We blogged the Court of Appeal’s opinion here. Go there for the facts. The Supreme Court’s disposition is the same but it analyzes the statute differently.
Principally, it holds that “specialty” includes subspecialty. The trial court was correct that Plaintiff’s expert had to be a pediatrician with a subspecialty in hematology/oncology.
While the court says that a “specialist” is one who is board-certified it doesn’t’ say anything about using web sites to make that determination, much less to decide appeals. It also decides that 12-2604 requires an expert in the same specialty only when the care or treatment was within that specialty. And it concludes that in order for the defendant doctor to qualify as a specialist he or she must have spent the majority of time practicing that specialty. That’s because the statute requires the plaintiff’s expert to have done so; the logic eludes us.
The court also holds the statute constitutional against various challenges.

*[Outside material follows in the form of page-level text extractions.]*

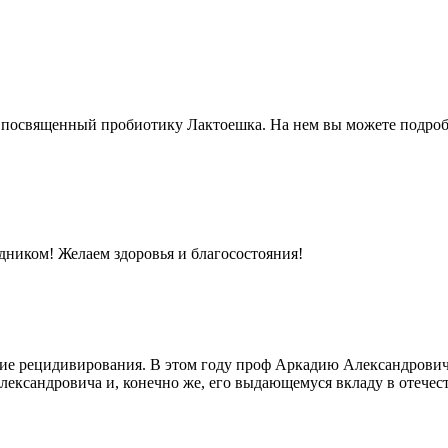
щенный пробиотику Лактоешка. На нем вы можете подробно о
ником! Желаем здоровья и благосостояния!
ние рецидивирования. В этом году проф Аркадию Александрович
сандровича и, конечно же, его выдающемуся вкладу в отечестве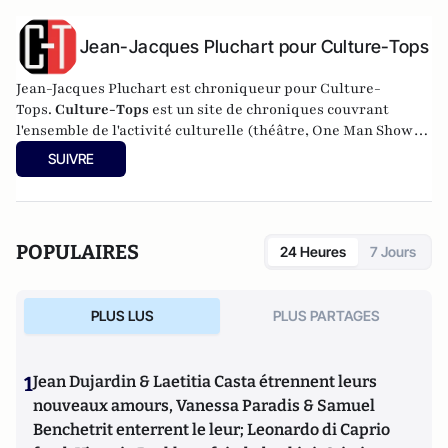
Jean-Jacques Pluchart pour Culture-Tops
Jean-Jacques Pluchart est chroniqueur pour Culture-
Tops.
Culture-Tops
est un site de chroniques couvrant
l'ensemble de l'activité culturelle (théâtre, One Man Shows,
opéras, ballets, spectacles divers, cinéma, expos, livres,
SUIVRE
etc.).
POPULAIRES
24 Heures
7 Jours
PLUS LUS
PLUS PARTAGES
1
Jean Dujardin & Laetitia Casta étrennent leurs
nouveaux amours, Vanessa Paradis & Samuel
Benchetrit enterrent le leur; Leonardo di Caprio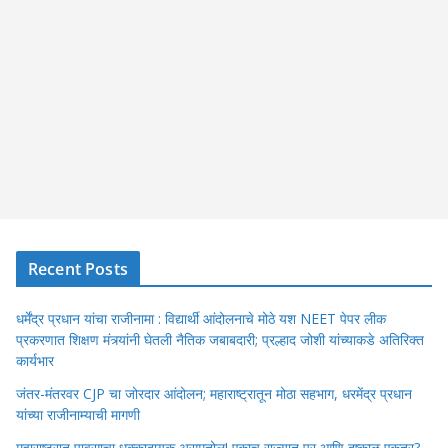
Recent Posts
धर्मेंद्र प्रधान यांचा राजीनामा : विद्यार्थी आंदोलनाचे मोठे यश NEET पेपर लीक
प्रकरणात शिक्षण मंत्र्यांनी घेतली नैतिक जबाबदारी; प्रल्हाद जोशी यांच्याकडे अतिरिक्त
कार्यभार
जंतर-मंतरवर CJP चा जोरदार आंदोलन; महाराष्ट्रातून मोठा सहभाग, धरमेंद्र प्रधान
यांच्या राजीनाम्याची मागणी
महाराष्ट्रात पावसाचा धक्कादायक असमतोल! एकाच राज्यात पूर आणि दुष्काळ एकत्र?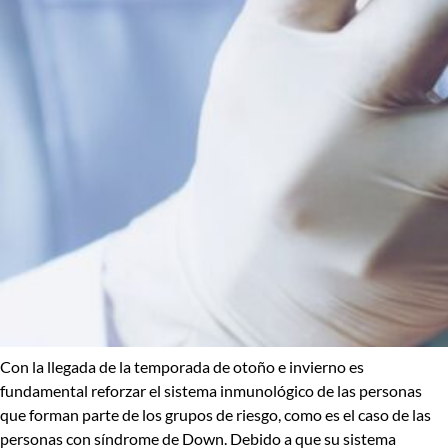
Con la llegada de la temporada de otoño e invierno es
fundamental reforzar el sistema inmunológico de las personas
que forman parte de los grupos de riesgo, como es el caso de las
personas con
síndrome de Down
. Debido a que su sistema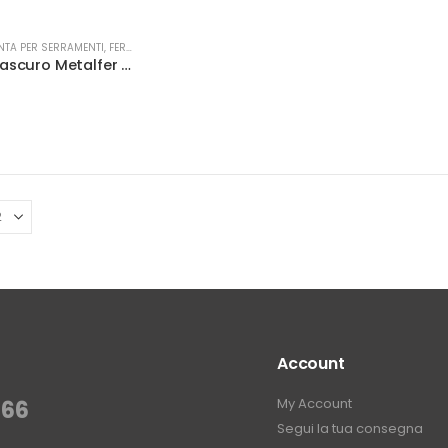
NTA PER SERRAMENTI
,
FERMAPORTE-PARACOLPI
Vite x fermascuro Metalfer mod. Zeus 260 Ruferm59
Account
My Account
366
Segui la tua consegna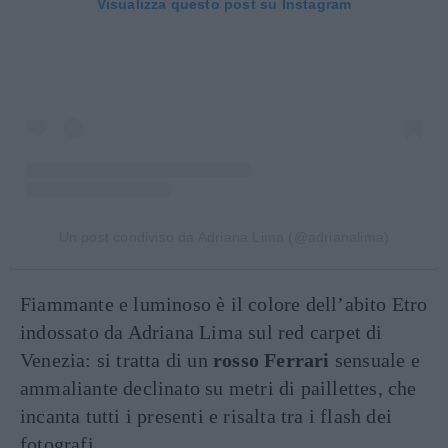
Visualizza questo post su Instagram
Un post condiviso da Adriana Lima (@adrianalima)
Fiammante e luminoso è il colore dell’abito Etro
indossato da Adriana Lima sul red carpet di
Venezia: si tratta di un
rosso Ferrari
sensuale e
ammaliante declinato su metri di paillettes, che
incanta tutti i presenti e risalta tra i flash dei
fotografi.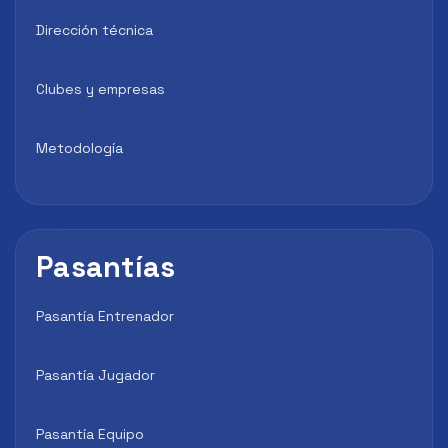
Dirección técnica
Clubes y empresas
Metodología
Pasantías
Pasantía Entrenador
Pasantía Jugador
Pasantía Equipo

The court vacates CA1’s opinion except insofar as that opinion vacated the judgment and remanded to give Plaintiff another bite of the apple. Why do that if the trial court’s ruling was correct? The Supreme Court mentions that it “declined to review” that issue. Its interesting to know that the disposition of a case is a separate issue. That confirms something we’ve said before in another context – though back then we thought we were being satirical: the disposition of an appeal isn’t the logical procedural consequence of the holding, its whatever the court wants to do.